The story is narrated by Mattie Ross (Hailee Steinfeld) 25 years after the events she describes. A 14-year-old girl when her father is murdered by his hired hand, Tom Chaney, she leaves her mother behind and goes to town to buy a coffin. She also resolves to get justice for her father's murder by hiring a US marshal to follow the killer into Indian territory. The marshal she chooses is Cogburn (Jeff Bridges) because she feels that the task will require "true grit" and because she has heard that he is "a pitiless man, double tough, and fear don't enter his thinking". Unfortunately, it turns out that he is a lazy drunk as well as a ruthless killer of criminals .

Cogburn agrees to take the mission but not to take her with him. He also goes against her wishes by joining forces with a preening Texas Ranger called LeBoeuf (Matt Damon), who is pursuing Chaney for other crimes. Mattie, however, persuades the two gunmen to let her come along. She must see justice done for her father's blood though it may come at considerable cost.

The marvellous thing about the way Mattie is written and played is that there is nothing cute about her. And unlike Kim Darby who played her in the original, she is clearly just a girl rather than a teenager on the verge of womanhood. Mattie's great advantages over the men she has to deal with are her waspish use of language, her unexplained knowledge of the law, and their tendency to underestimate her determination. You can see her forcing herself to be brave in a world that is genuinely dangerous. And after a while it becomes clear that it is she who exemplifies "true grit".

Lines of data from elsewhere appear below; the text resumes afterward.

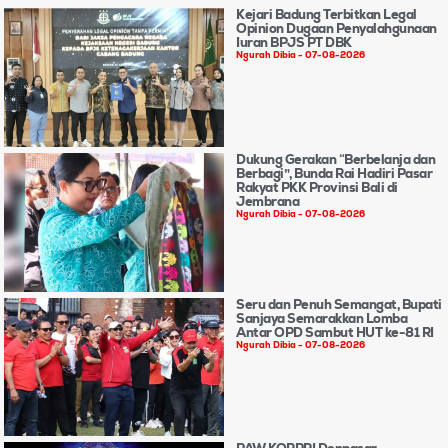
Kejari Badung Terbitkan Legal
Opinion Dugaan Penyalahgunaan
Iuran BPJS PT DBK
Ngurah Dibia
07-08-2026
Dukung Gerakan “Berbelanja dan
Berbagi”, Bunda Rai Hadiri Pasar
Rakyat PKK Provinsi Bali di
Jembrana
Ngurah Dibia
07-08-2026
Seru dan Penuh Semangat, Bupati
Sanjaya Semarakkan Lomba
Antar OPD Sambut HUT ke-81 RI
Ngurah Dibia
07-08-2026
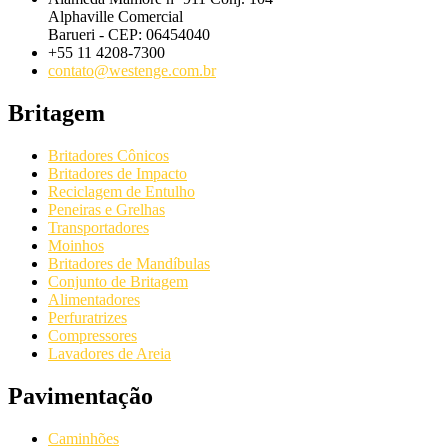
Alphaville Comercial
Barueri - CEP: 06454040
+55 11 4208-7300
contato@westenge.com.br
Britagem
Britadores Cônicos
Britadores de Impacto
Reciclagem de Entulho
Peneiras e Grelhas
Transportadores
Moinhos
Britadores de Mandíbulas
Conjunto de Britagem
Alimentadores
Perfuratrizes
Compressores
Lavadores de Areia
Pavimentação
Caminhões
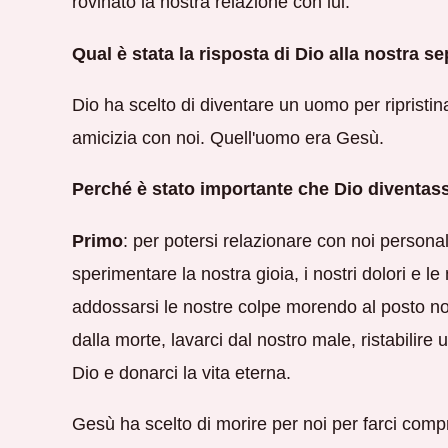
rovinato la nostra relazione con lui.
Qual è stata la risposta di Dio alla nostra s
Dio ha scelto di diventare un uomo per ripristin
amicizia con noi. Quell'uomo era Gesù.
Perché è stato importante che Dio diventa
Primo
: per potersi relazionare con noi person
sperimentare la nostra gioia, i nostri dolori e le
addossarsi le nostre colpe morendo al posto n
dalla morte, lavarci dal nostro male, ristabilir
Dio e donarci la vita eterna.
Gesù ha scelto di morire per noi per farci comp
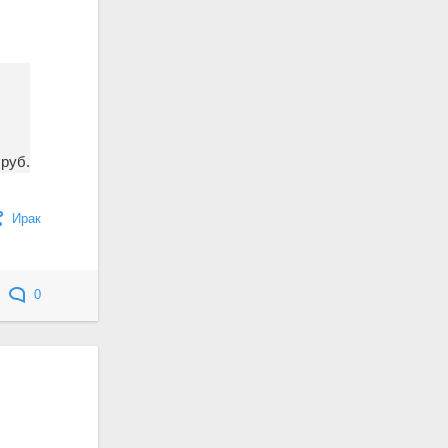
 руб.
Ирак
0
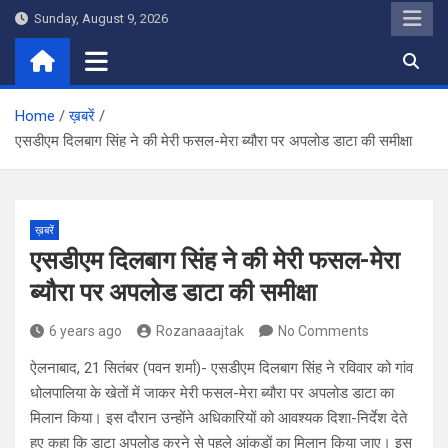
Skip
Sunday, August 9, 2026
to
content
Home
ख़बरें
एसडीएम दिलबाग सिंह ने की मेरी फसल-मेरा ब्यौरा पर अपलोड डाटा की समीक्षा
ख़बरें
एसडीएम दिलबाग सिंह ने की मेरी फसल-मेरा
ब्यौरा पर अपलोड डाटा की समीक्षा
6 years ago
Rozanaaajtak
No Comments
ऐलनाबाद, 21 सितंबर (पवन शर्मा)- एसडीएम दिलबाग सिंह ने रविवार को गांव
धोलपालिया के खेतों में जाकर मेरी फसल-मेरा ब्यौरा पर अपलोड डाटा का
मिलान किया। इस दौरान उन्होंने अधिकारियों को आवश्यक दिशा-निर्देश देते
हुए कहा कि डाटा अपलोड करने से पहले आंकड़ों का मिलान किया जाए। इस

Much more than in the original 1969 version, Mattie's complex, not always attractive character is at the centre of the story. And for all the restrained effectiveness of Bridges's performance as Cogburn, she is unquestionably the star of the film. Although Steinfeld has received a best supporting actress Oscar nomination, she should be up for best actress for this astonishingly accomplished debut.

That said, all of the acting is perfectly pitched, thanks to the Coens' superlative skills as directors and, it should be said, as writers: one of the chief joys of True Grit is its dialogue. Unlike the Wayne film which relied on slapstick for its laughs, much of the humour grows out of the formal but somehow always believable diction of the characters.

Lovers of the original may miss its spectacular Colorado landscapes. This film is shot in harsher wilderness. Nonetheless, it is visually gorgeous thanks to the photography by Roger Deakin.